I read a review of a book by Brad Stulberg called “Master of Change: How to Excel When Everything is Changing – Including You.” It talked about the concept of allostasis, or the idea that “rather than being rigid, our healthy baseline is a moving target.” The idea of impermanence or that everything is always changing and we need to go with the flow – rather than try to push the river. The concept was developed by a neuroscientist and a biologist.

It’s a very old concept, actually, but the two doctors no doubt look much deeper. The only constant is change. We are different people from on second to the next, and on a cellular level, completely different human beings every seven years through cell regeneration. Plus, everything is essentially alive, and changing, through the energy that courses through it and holds it together. We don’t need to move mountains because they are already moving.

But we naturally fight change – it goes back to when everything could be dangerous and so we tended toward the status quo, hoping to be around those we know and what we know. Change, back then, was a tiger wandering into camp.

So, it’s really hard to accept change, for many of us. And the older we get, the more set in our ways we become, and so acceptance can be even more of a challenge. Similar to how the more time we spend alone, the more set in our ways we become. We are used to the same people (very few in this case) and our own stuff and we just don’t want the world to evolve or progress. We like it just how it is. But the reality is there’s ultimately nothing we can do about it. It’s going to change and we can either keep fighting it or work with it.

He goes on: “Adopting an allostatic outlook acknowledges that the goal of mature adulthood is not to avoid, fight or try to control change, but rather to skillfully engage with it. … you come to view change and disorder not as something that happens to you but as something that you are working with.”

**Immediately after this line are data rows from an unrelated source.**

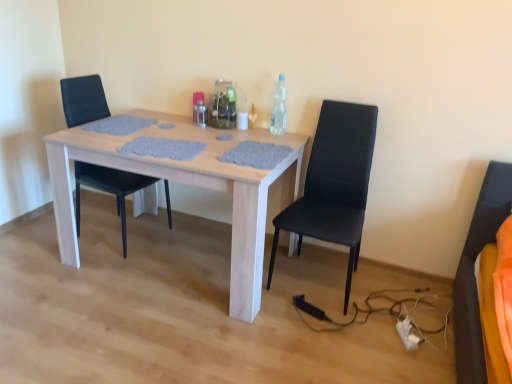 Identify the location of vacant space in front of light wood table at center. (157, 338). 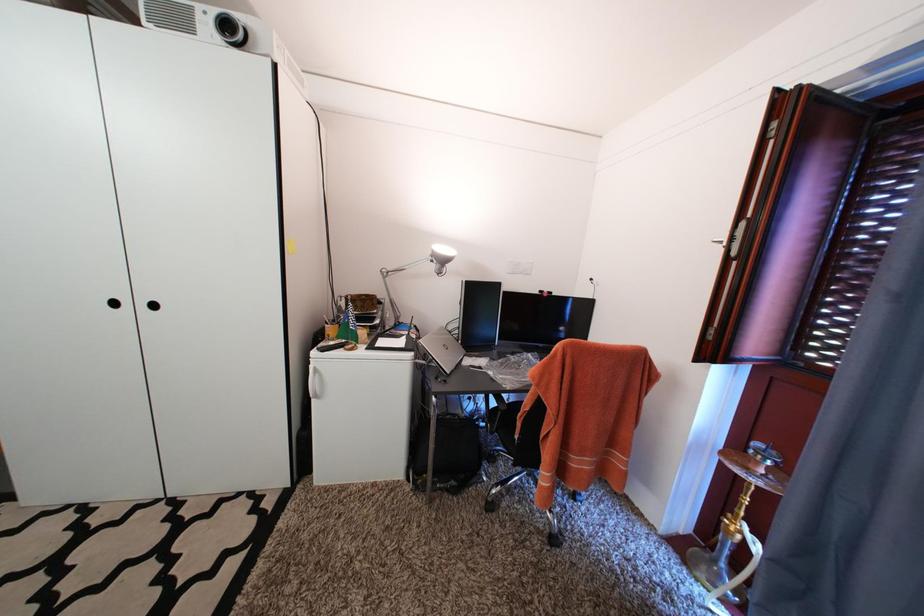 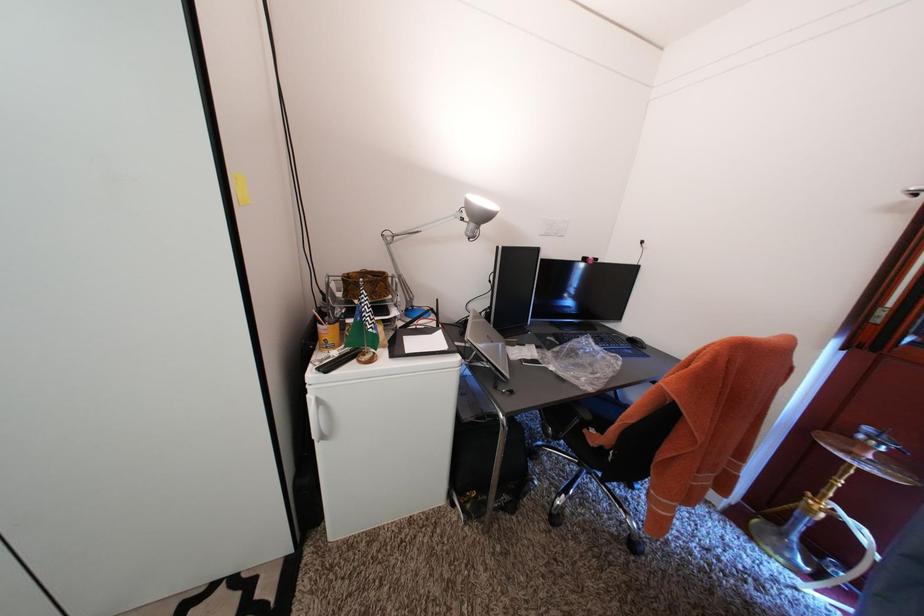 What movement of the cameraman would produce the second image?

The cameraman moved toward left, forward. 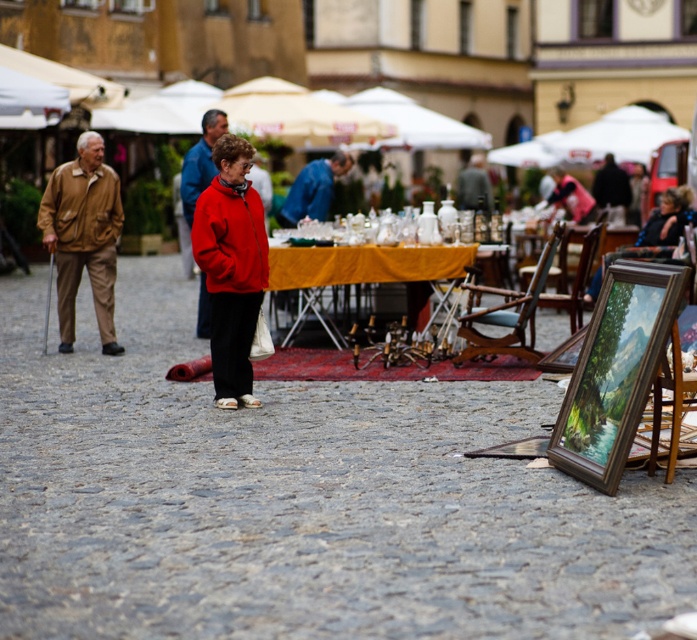 Question: Which point is closer to the camera?

Choices:
 (A) (314, 186)
 (B) (105, 186)
 (C) (206, 116)

Answer: (B)

Question: Which object is positioned closest to the yellow cloth-covered table at center?

Choices:
 (A) matte brown jacket at left
 (B) matte red jacket at center
 (C) blue fabric jacket at center
 (D) brown leather jacket at left

Answer: (A)

Question: Among these points, which one is nearest to the camera?

Choices:
 (A) (86, 212)
 (B) (107, 230)

Answer: (A)

Question: Is brown leather jacket at left above blue fabric jacket at center?

Choices:
 (A) no
 (B) yes

Answer: (A)

Question: Does yellow cloth-covered table at center lie in front of blue fabric jacket at center?

Choices:
 (A) no
 (B) yes

Answer: (B)

Question: Where is matte red jacket at center located in relation to brown leather jacket at left in the image?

I remember a friend who knew some Kung Fu introduced me to the concept of using your opponents aggression against them. So, if you attack me, rather than push back, I move with you in the direction you’re going, gain control, and Kung Fu your butt. That’s the same concept in a way – going with the flow.

Mr. Stulberg writes: “To be flexible is to consciously respond to altered circumstances or conditions, to adapt and bend easily without breaking, to evolve grow and even change your mind.” Ain’t that the truth?

Funny how that works

The author, Edith Wharton, who has written ghost stories herself, once said: “No, I don’t believe in ghosts, but I’m afraid of them.”

Right? I’ve seen enough ghost chaser shows to know that there probably ain’t no ghosts. No one’s been able to properly photograph or record any sort of ghost-like phenomena, even in the ghostiest places. One doesn’t read about people being murdered by ghosts, just other people. So all actual evidence must lead one to believe that there are no ghosts.

Then how come I get scared by weird unexplainable sounds in my house? Why do I get all goosebumpy when someone tells me their own ghost story? Why did a huge flash of beautiful golden light fill the room the night my friend buried her mother? Not that we were afraid of the golden light, mind you, but we definitely got the goosebumps.

I suppose that, like being scared watching a horror movie, where we suspend our disbelief, we just might suspend some disbelief with ghosts, too? At some level, fear must feel good, although we’d need to define good in that particular statement.